— WORK REQUIRED —
Take the records below and retype them line by line, from the first line through the one containing "Contact (167, 16)"; stop there.

Dataset entries:
════════════════════
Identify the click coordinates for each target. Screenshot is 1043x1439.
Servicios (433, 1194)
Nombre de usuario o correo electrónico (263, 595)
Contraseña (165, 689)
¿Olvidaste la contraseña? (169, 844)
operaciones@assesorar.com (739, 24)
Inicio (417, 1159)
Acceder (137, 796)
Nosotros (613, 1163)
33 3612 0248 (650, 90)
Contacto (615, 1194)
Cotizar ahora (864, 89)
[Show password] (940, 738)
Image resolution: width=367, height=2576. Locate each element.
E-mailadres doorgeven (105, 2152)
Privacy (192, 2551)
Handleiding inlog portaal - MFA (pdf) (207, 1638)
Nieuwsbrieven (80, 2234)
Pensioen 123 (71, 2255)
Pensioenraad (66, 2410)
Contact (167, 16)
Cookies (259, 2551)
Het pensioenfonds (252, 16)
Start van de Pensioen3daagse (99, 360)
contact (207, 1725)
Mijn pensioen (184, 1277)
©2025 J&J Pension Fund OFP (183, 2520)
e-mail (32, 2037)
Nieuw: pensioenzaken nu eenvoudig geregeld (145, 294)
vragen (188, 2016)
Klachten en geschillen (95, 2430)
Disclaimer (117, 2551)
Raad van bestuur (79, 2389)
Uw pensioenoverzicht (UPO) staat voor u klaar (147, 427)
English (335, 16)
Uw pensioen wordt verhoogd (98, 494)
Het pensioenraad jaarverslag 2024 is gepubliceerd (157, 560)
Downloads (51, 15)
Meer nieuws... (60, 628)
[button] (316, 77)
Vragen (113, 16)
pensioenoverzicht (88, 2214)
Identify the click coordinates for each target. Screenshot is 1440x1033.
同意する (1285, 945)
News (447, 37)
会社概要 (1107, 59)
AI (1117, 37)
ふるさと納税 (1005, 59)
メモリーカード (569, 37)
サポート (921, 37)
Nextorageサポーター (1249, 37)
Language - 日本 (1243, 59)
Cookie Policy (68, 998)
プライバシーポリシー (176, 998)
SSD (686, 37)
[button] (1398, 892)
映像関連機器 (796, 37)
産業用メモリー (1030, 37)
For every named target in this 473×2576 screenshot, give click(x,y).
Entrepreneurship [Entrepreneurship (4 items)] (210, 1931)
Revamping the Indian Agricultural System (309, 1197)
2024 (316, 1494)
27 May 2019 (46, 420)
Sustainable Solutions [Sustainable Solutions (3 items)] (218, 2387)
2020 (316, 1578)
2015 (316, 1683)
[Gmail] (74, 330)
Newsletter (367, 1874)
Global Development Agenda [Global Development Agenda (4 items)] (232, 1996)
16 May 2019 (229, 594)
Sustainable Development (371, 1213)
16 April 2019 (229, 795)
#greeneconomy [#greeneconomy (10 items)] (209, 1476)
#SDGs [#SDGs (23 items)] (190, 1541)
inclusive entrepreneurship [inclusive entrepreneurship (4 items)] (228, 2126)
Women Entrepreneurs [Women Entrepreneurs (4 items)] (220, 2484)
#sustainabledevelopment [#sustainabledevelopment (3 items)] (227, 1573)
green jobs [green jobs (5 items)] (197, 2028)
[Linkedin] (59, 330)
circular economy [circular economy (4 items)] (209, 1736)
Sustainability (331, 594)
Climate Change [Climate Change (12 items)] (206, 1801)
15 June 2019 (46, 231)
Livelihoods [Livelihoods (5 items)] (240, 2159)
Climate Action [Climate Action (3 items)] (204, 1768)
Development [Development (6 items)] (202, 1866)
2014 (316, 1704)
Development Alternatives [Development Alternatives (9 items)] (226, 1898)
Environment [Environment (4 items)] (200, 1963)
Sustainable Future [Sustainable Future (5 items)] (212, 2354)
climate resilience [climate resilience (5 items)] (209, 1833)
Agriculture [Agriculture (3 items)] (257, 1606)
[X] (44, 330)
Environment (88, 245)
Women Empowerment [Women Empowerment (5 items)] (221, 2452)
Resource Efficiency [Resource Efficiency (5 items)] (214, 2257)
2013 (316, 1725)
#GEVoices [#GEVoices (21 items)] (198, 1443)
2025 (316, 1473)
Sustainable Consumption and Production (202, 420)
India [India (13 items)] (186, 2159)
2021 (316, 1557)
════════════════════
— WRITTEN SOLUTION —
Identify the click coordinates for each target. Screenshot is 1043x1439.
Servicios (433, 1194)
Nombre de usuario o correo electrónico (263, 595)
Contraseña (165, 689)
¿Olvidaste la contraseña? (169, 844)
operaciones@assesorar.com (739, 24)
Inicio (417, 1159)
Acceder (137, 796)
Nosotros (613, 1163)
33 3612 0248 (650, 90)
Contacto (615, 1194)
Cotizar ahora (864, 89)
[Show password] (940, 738)
Image resolution: width=367, height=2576. Locate each element.
E-mailadres doorgeven (105, 2152)
Privacy (192, 2551)
Handleiding inlog portaal - MFA (pdf) (207, 1638)
Nieuwsbrieven (80, 2234)
Pensioen 123 (71, 2255)
Pensioenraad (66, 2410)
Contact (167, 16)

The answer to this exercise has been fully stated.